EXERCISE OBJECTIVE -
The pictures are to be dropped, and the records below are to be restated word for word.

MATERIAL PROVIDED -

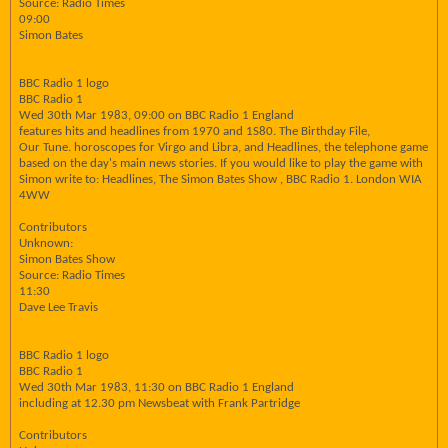
Source: Radio Times
09:00
Simon Bates
BBC Radio 1 logo
BBC Radio 1
Wed 30th Mar 1983, 09:00 on BBC Radio 1 England
features hits and headlines from 1970 and 1S80. The Birthday File,
Our Tune. horoscopes for Virgo and Libra, and Headlines, the telephone game
based on the day's main news stories. If you would like to play the game with
Simon write to: Headlines, The Simon Bates Show , BBC Radio 1. London WIA
4WW
Contributors
Unknown:
Simon Bates Show
Source: Radio Times
11:30
Dave Lee Travis
BBC Radio 1 logo
BBC Radio 1
Wed 30th Mar 1983, 11:30 on BBC Radio 1 England
including at 12.30 pm Newsbeat with Frank Partridge
Contributors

RESULT OF THIS TASK -
Source: Radio Times
09:00
Simon Bates
BBC Radio 1 logo
BBC Radio 1
Wed 30th Mar 1983, 09:00 on BBC Radio 1 England
features hits and headlines from 1970 and 1S80. The Birthday File,
Our Tune. horoscopes for Virgo and Libra, and Headlines, the telephone game
based on the day's main news stories. If you would like to play the game with
Simon write to: Headlines, The Simon Bates Show , BBC Radio 1. London WIA
4WW
Contributors
Unknown:
Simon Bates Show
Source: Radio Times
11:30
Dave Lee Travis
BBC Radio 1 logo
BBC Radio 1
Wed 30th Mar 1983, 11:30 on BBC Radio 1 England
including at 12.30 pm Newsbeat with Frank Partridge
Contributors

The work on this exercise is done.